§ Your goal: Some lines in the entries contain the word "traiter". Copy all of them.

Stored records
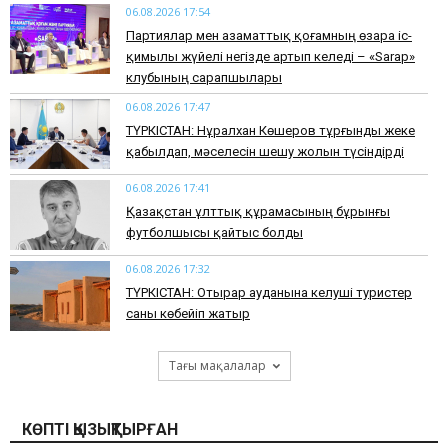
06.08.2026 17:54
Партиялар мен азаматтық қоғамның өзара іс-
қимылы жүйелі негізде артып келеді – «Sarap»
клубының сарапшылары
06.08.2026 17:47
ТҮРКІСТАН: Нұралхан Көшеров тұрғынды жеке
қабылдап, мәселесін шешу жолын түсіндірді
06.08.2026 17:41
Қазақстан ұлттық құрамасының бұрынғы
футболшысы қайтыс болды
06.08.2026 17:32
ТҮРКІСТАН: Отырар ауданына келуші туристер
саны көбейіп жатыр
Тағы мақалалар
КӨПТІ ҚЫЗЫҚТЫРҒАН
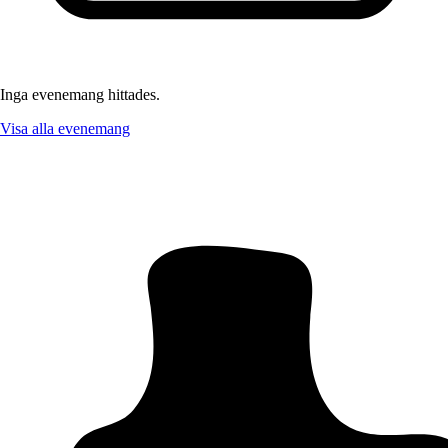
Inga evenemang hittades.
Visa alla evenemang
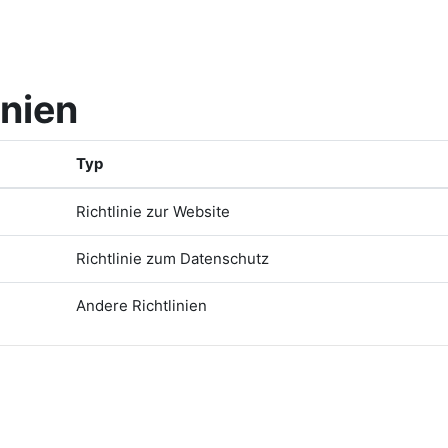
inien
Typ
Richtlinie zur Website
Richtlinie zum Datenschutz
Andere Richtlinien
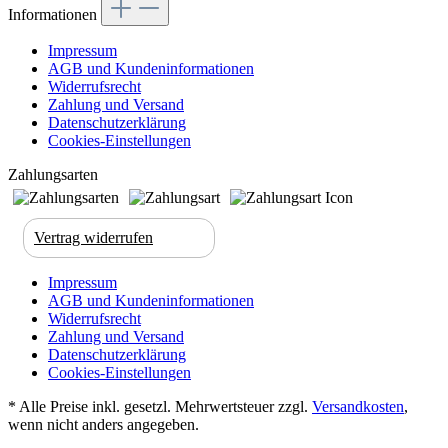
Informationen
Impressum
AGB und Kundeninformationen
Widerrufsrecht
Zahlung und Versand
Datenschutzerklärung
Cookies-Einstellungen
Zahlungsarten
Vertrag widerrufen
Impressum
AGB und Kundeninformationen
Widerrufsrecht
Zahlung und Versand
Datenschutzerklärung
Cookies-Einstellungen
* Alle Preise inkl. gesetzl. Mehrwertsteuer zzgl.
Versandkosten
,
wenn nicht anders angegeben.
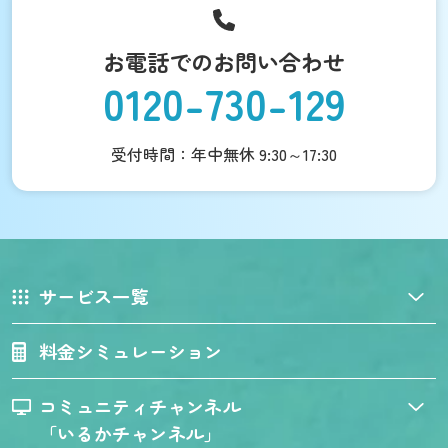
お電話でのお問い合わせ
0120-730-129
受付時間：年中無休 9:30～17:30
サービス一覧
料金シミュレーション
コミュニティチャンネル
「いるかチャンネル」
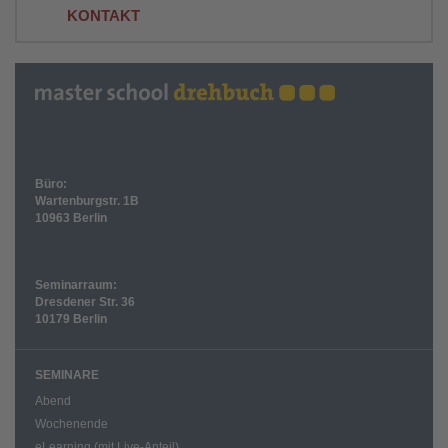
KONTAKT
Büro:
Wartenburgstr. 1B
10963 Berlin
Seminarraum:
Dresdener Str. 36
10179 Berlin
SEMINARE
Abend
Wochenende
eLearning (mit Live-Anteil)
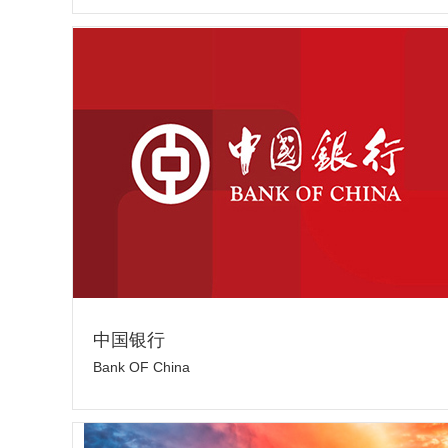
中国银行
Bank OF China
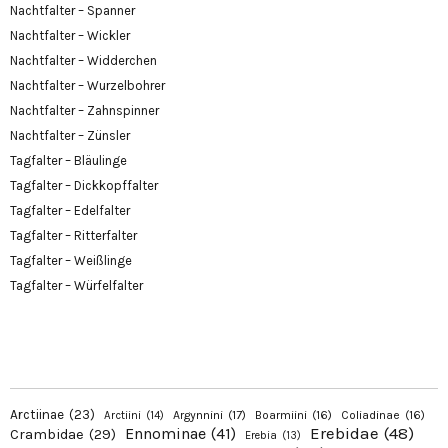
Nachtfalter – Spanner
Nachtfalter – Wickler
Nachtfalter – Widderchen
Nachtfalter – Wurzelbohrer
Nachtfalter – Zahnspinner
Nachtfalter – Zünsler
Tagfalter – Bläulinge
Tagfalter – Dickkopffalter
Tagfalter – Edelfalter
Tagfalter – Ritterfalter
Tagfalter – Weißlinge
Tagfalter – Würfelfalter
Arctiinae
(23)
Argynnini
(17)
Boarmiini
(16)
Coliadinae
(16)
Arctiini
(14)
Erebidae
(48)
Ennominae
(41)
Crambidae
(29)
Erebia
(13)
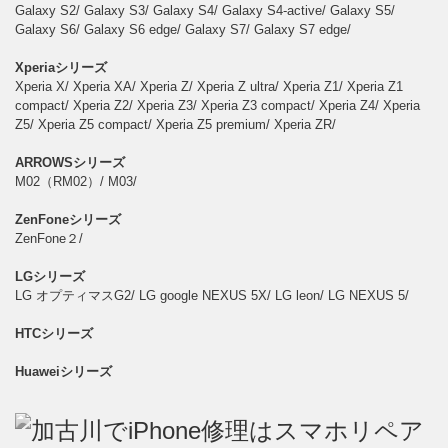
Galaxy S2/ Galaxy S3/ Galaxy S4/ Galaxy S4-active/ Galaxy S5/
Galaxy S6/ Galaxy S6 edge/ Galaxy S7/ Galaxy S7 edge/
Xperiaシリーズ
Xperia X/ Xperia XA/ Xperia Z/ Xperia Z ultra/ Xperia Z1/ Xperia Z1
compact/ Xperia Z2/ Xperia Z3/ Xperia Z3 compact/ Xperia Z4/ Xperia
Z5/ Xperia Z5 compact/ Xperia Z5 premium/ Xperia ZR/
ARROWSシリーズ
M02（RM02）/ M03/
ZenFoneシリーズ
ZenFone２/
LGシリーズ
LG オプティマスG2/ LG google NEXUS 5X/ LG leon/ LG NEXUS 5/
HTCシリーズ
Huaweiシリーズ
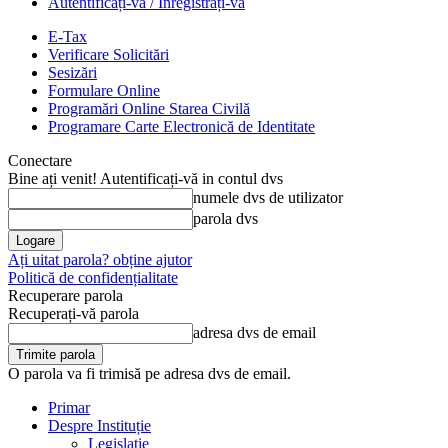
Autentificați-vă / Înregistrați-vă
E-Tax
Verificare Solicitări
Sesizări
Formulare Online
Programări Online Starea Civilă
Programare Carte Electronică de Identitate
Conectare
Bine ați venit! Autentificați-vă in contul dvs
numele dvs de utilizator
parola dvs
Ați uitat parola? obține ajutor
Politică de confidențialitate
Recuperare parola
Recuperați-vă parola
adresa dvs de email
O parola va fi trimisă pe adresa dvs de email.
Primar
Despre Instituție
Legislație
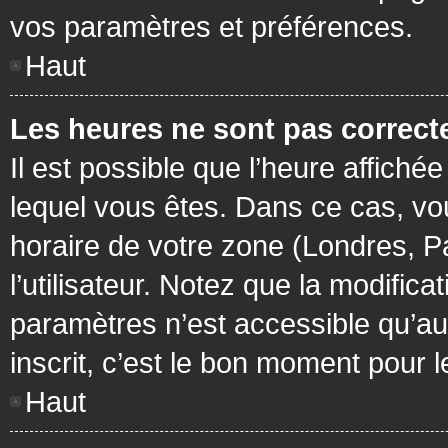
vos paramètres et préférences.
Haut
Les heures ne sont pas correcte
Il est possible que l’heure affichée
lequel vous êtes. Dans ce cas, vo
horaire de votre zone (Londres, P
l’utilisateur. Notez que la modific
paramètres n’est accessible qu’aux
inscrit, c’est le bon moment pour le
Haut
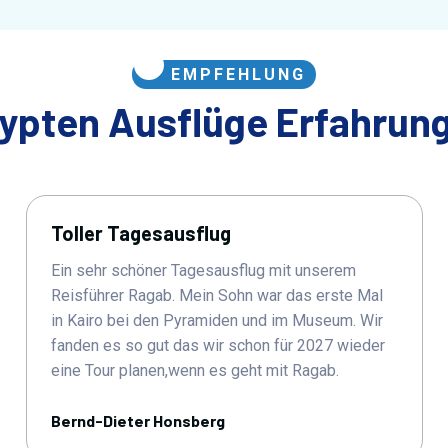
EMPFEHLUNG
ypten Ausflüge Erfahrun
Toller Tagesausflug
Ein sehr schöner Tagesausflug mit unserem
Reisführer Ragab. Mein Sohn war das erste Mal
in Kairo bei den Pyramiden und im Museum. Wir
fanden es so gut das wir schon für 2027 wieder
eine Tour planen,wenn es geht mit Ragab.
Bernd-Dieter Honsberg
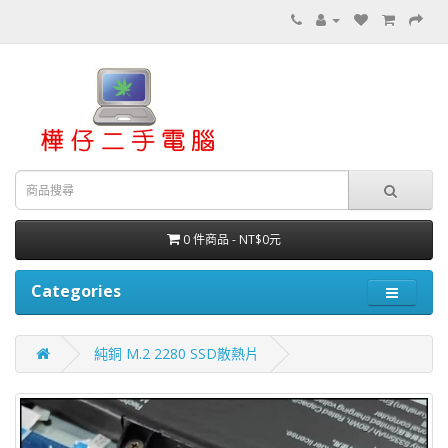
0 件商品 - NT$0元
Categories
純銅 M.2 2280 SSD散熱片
...
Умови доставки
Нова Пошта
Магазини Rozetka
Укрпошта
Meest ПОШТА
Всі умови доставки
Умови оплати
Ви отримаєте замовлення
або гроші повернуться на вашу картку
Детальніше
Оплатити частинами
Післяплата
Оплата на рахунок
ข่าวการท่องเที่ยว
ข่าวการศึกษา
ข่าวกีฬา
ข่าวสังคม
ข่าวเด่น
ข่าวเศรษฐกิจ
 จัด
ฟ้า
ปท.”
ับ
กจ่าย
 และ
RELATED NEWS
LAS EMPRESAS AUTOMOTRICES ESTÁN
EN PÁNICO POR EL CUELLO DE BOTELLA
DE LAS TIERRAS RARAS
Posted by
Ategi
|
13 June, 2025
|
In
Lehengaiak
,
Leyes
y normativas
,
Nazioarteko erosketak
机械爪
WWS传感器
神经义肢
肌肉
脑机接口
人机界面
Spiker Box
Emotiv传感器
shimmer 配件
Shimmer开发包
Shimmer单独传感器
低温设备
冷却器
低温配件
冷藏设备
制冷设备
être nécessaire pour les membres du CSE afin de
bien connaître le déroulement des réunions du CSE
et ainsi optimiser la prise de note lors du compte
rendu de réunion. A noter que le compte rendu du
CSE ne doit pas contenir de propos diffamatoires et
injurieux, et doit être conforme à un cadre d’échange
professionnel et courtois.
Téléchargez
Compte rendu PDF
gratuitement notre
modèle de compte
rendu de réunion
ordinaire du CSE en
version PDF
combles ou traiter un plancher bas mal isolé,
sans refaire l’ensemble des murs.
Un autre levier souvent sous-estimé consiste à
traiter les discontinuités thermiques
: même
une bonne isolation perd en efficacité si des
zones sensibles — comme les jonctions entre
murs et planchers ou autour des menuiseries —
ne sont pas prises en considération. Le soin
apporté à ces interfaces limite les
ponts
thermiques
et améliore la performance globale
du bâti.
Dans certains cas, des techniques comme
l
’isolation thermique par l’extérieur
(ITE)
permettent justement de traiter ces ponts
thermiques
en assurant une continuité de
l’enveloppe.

§ Answer to the problem:
combles ou traiter un plancher bas mal isolé,
traiter les discontinuités thermiques
permettent justement de traiter ces ponts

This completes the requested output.